Her sweet breasts kiss the pillow like a hope
That someone gracious, gentle, some bold prince,
Some knight, some prayer, will let her sleep her fill
And not disturb her like some cloddish dope,
Nor make her, with some boorish gesture, wince:
Our nocturne, lovely as a whippoorwill!

Copyright 2008 Anissa Nedzel Gage

Monday, December 15, 2008

Time

Alas, alas for time, whose gradual years
Steal youth and passion from us and leave tears,
Till finally even tears desert our eyes;
Bright love abandons us: we're proclaimed wise.

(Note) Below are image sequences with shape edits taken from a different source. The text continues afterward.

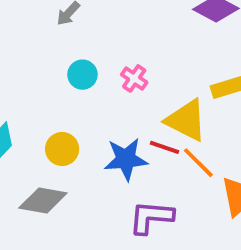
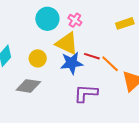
cyan circle: (82, 75) -> (47, 19), size x1.5
yellow triangle: (186, 120) -> (67, 43), moved

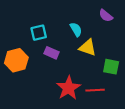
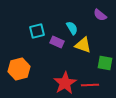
purple rectangle: (51, 53) -> (57, 42), moved
orange hexagon: (16, 60) -> (19, 69), moved

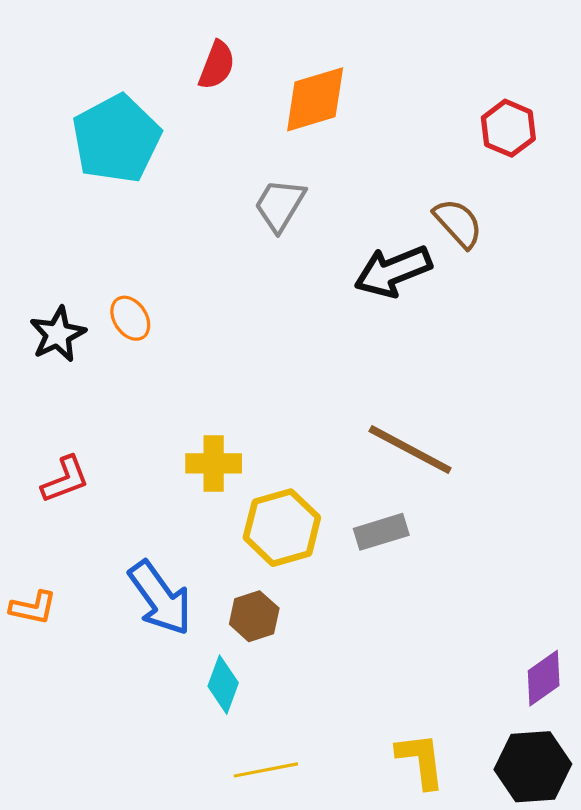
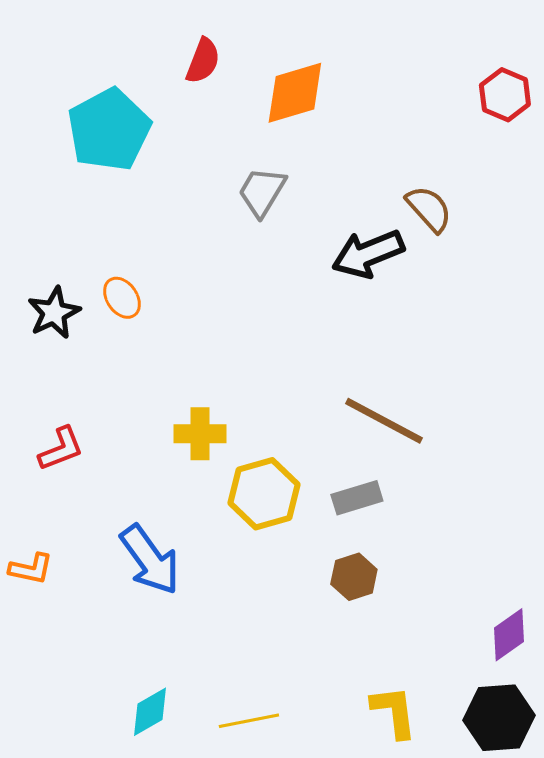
red hexagon: (508, 128) -> (505, 95), moved
brown hexagon: (254, 616) -> (354, 577), moved
cyan diamond: (223, 685) -> (150, 712), moved, turned 40

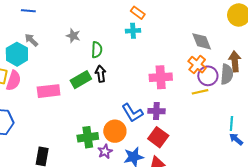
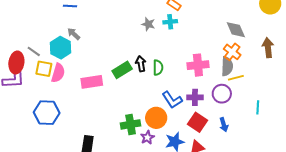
gray star: (73, 36) -> (148, 24), moved
green semicircle: (97, 50) -> (158, 68), moved
gray semicircle: (227, 74) -> (227, 66), moved
purple circle: (208, 76) -> (222, 94), moved
cyan line: (231, 124) -> (258, 107), moved
blue arrow: (236, 139) -> (224, 125), moved, turned -144

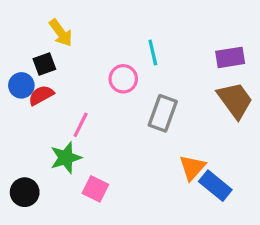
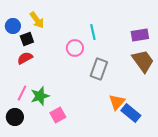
blue circle: (21, 85) -> (13, 26), moved
pink line: (81, 125) -> (22, 93), moved
pink square: (95, 189) -> (58, 115), turned 35

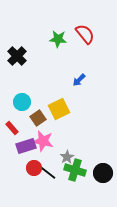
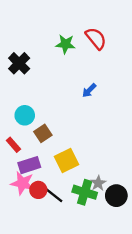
yellow square: (59, 109) -> (67, 161), moved
pink star: (43, 141) -> (22, 183), moved
gray star: (67, 157) -> (98, 183), moved

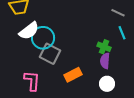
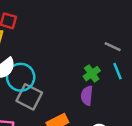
green cross: (104, 47) -> (92, 74), moved, turned 32
purple semicircle: (105, 61) -> (87, 96), moved

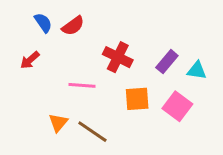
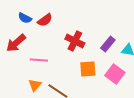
blue semicircle: (43, 23) -> (25, 18), turned 152
red arrow: (30, 60) -> (16, 43), size x1.5
pink line: (82, 85) -> (39, 60), moved

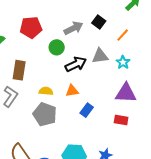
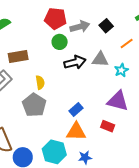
red pentagon: (31, 27) -> (55, 18), moved
brown rectangle: (19, 70) -> (18, 57), turned 60
yellow semicircle: (46, 91) -> (40, 82), turned 64
orange triangle: (72, 91) -> (76, 132), moved, size x1.5

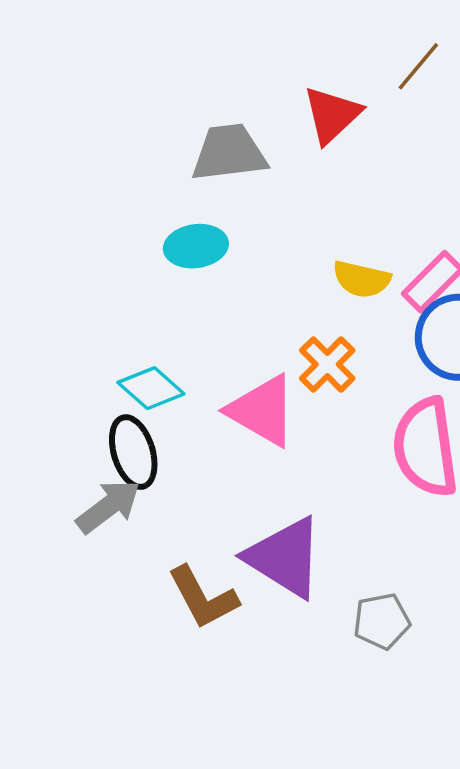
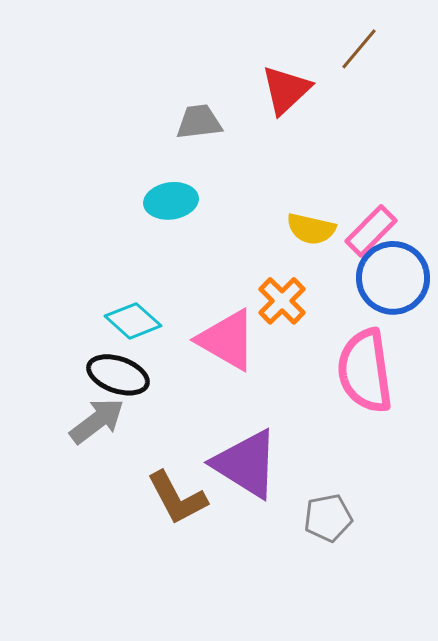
gray trapezoid: (229, 153) -> (199, 122), size x0.7
black ellipse: (133, 452) -> (118, 375), turned -54

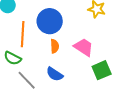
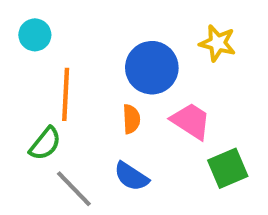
blue circle: (50, 21) -> (152, 68), moved
green semicircle: (13, 58) -> (45, 144), turned -78

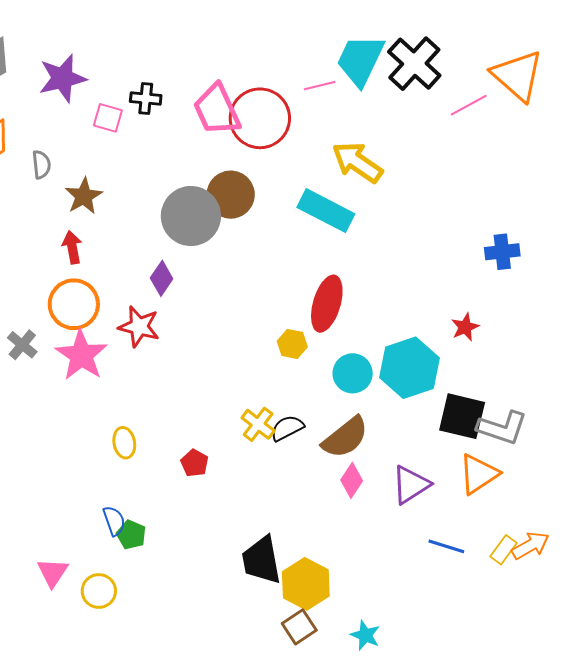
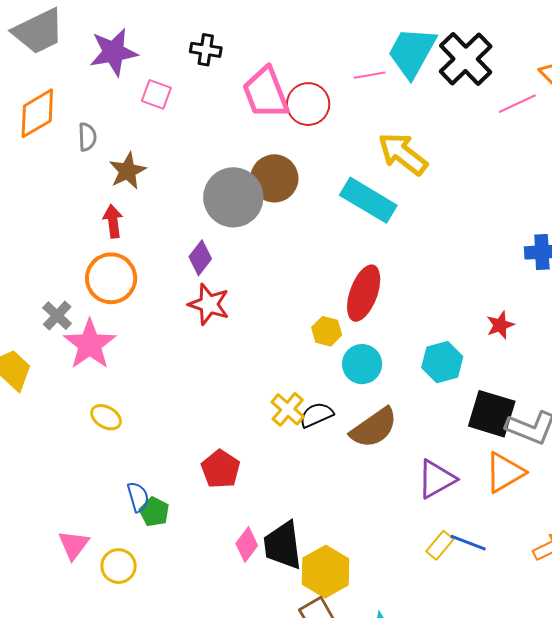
black cross: (146, 98) -> (206, 50), moved
red circle: (260, 118) -> (308, 104), size x0.7
red star: (139, 327) -> (209, 304), moved
pink star: (81, 355) -> (90, 344), moved
cyan hexagon: (410, 368) -> (442, 362), size x0.7
cyan circle: (353, 373) -> (362, 364), moved
yellow ellipse: (124, 443) -> (106, 417), moved, turned -52
red pentagon: (194, 463) -> (221, 469), moved, size x1.4
pink diamond: (352, 480) -> (247, 544), moved
yellow rectangle: (503, 550) -> (440, 545), moved

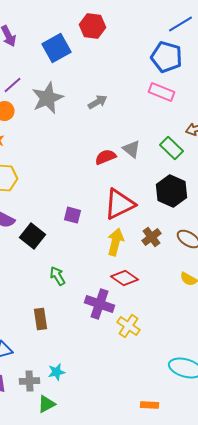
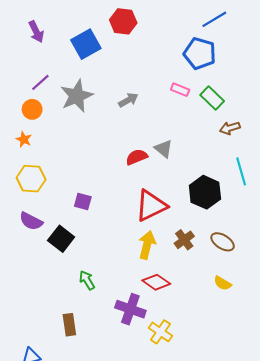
pink rectangle: (162, 92) -> (180, 90), moved, size x0.7
green rectangle: (172, 148) -> (212, 98), moved
purple square: (72, 215) -> (83, 201), moved

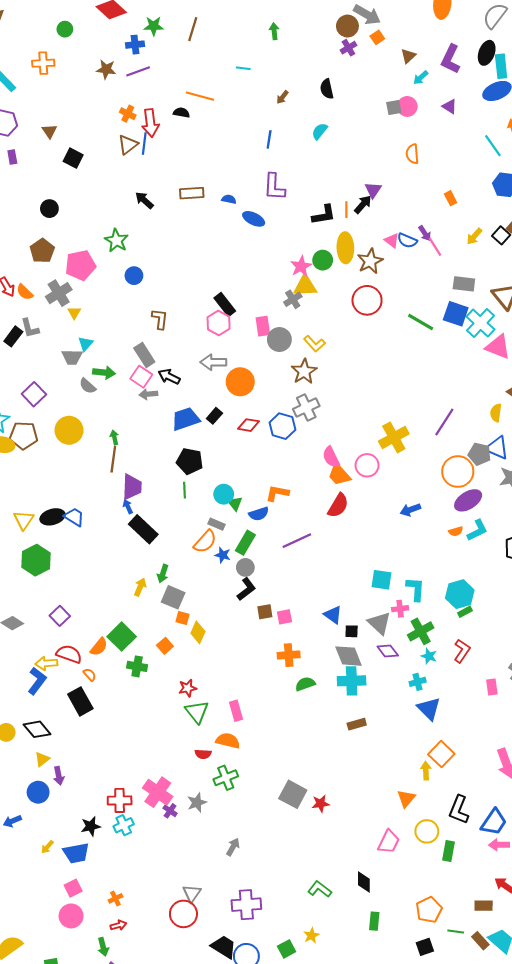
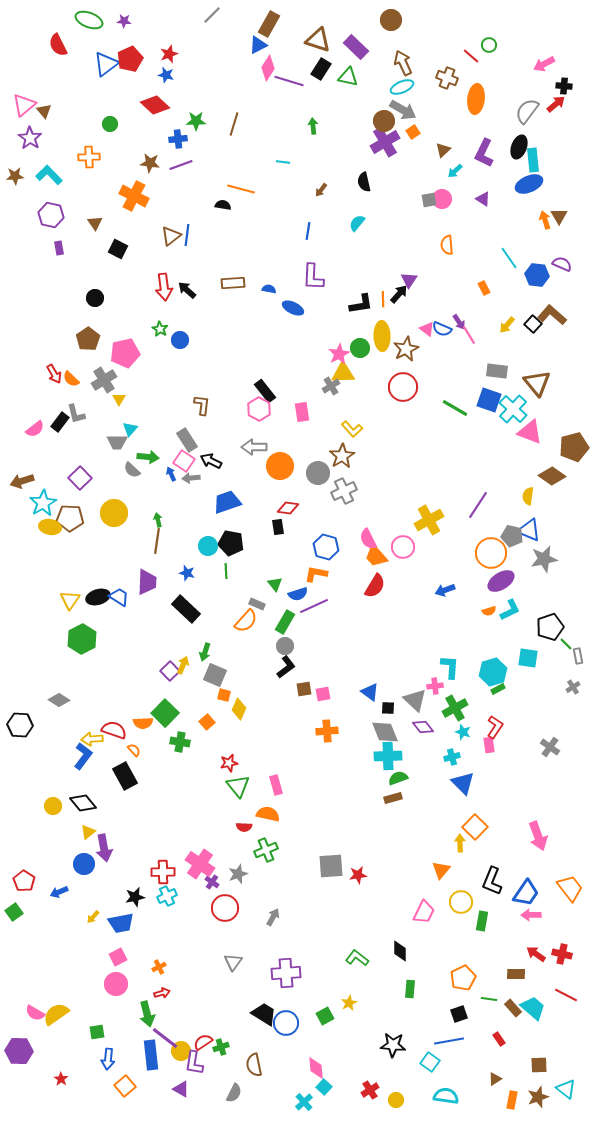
purple cross: (348, 48) -> (385, 142), size x1.8
orange cross: (128, 114) -> (134, 196), moved, size x1.8
red arrow: (150, 123) -> (164, 287), moved
cyan line: (493, 146) -> (509, 258), moved
green star: (116, 241) -> (160, 329), size x0.7
blue circle: (134, 276) -> (180, 340), moved
gray circle: (279, 340) -> (318, 473), moved
black rectangle: (214, 416) -> (278, 527), moved, turned -49
blue hexagon: (282, 426) -> (326, 547), moved
purple trapezoid: (132, 487) -> (147, 582), moved
cyan circle: (224, 494) -> (208, 546), moved
blue arrow: (128, 507) -> (171, 474), moved
purple line: (297, 541) -> (314, 606), moved
blue star: (223, 555) -> (187, 573), moved
cyan square: (381, 580) -> (528, 658), moved
purple square: (60, 616) -> (170, 671), moved
orange semicircle: (99, 647) -> (143, 723), turned 48
green semicircle: (305, 684) -> (398, 778), moved
pink rectangle: (492, 687) -> (489, 745), moved
purple arrow: (59, 776) -> (104, 848), size x1.5
gray square: (293, 794) -> (331, 866), turned -32
red circle: (183, 914) -> (225, 908), moved
green arrow: (103, 947) -> (147, 1014), size x1.4

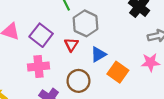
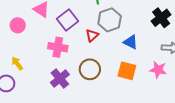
blue triangle: (98, 54) -> (131, 42), moved, turned 42
orange square: (118, 72) -> (127, 71), turned -36

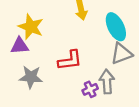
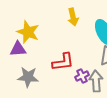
purple cross: (90, 89) -> (82, 76), moved

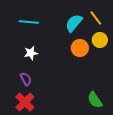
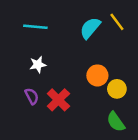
yellow circle: (100, 40) -> (117, 89), moved
orange circle: (80, 48) -> (97, 75), moved
red cross: (25, 102) -> (58, 100), moved

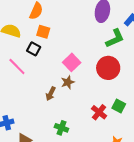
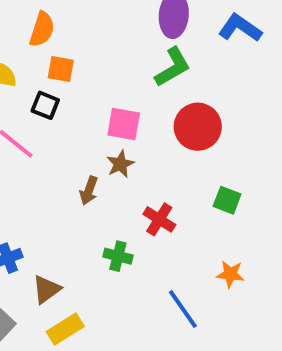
green L-shape: (115, 38) -> (173, 67), moved
pink square: (72, 62) -> (124, 124), turned -30
red cross: (99, 112) -> (159, 219), moved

Then, unremembered, we, with whitened hair
Step silently upon the marble stair,
Descending all alone into the dark
For none to mourn and few to even mark.

And so we come at last unto the stream
That quenches all desire and every dream:
The vision of all fears: when we must ride
The dismal ship of ruin upon the tide.

Then all our valiant efforts to survive
Avail us not: to death we all arrive:
And some arrive in peace, and some in fear,
And some in pain that wracks each lengthening year.

The lord, the lady, hero, lover, slave --
All, all must glide upon this gloomy wave
To come at last unto the unknown shore
Where all is lost in time's eternal roar.*



I found a translation of one of Ovid's shorter poems and the translation was so
unpoetical that I thought it might be fun to take the existing flotsome and cast it into a more elegant form.

copyright 2008 Anissa Nedzel Gage

A test posting

This is my first posting to this blog. In the future I intend to publish my original poetry here, my hope is that others will read it, enjoy it and share their thoughts.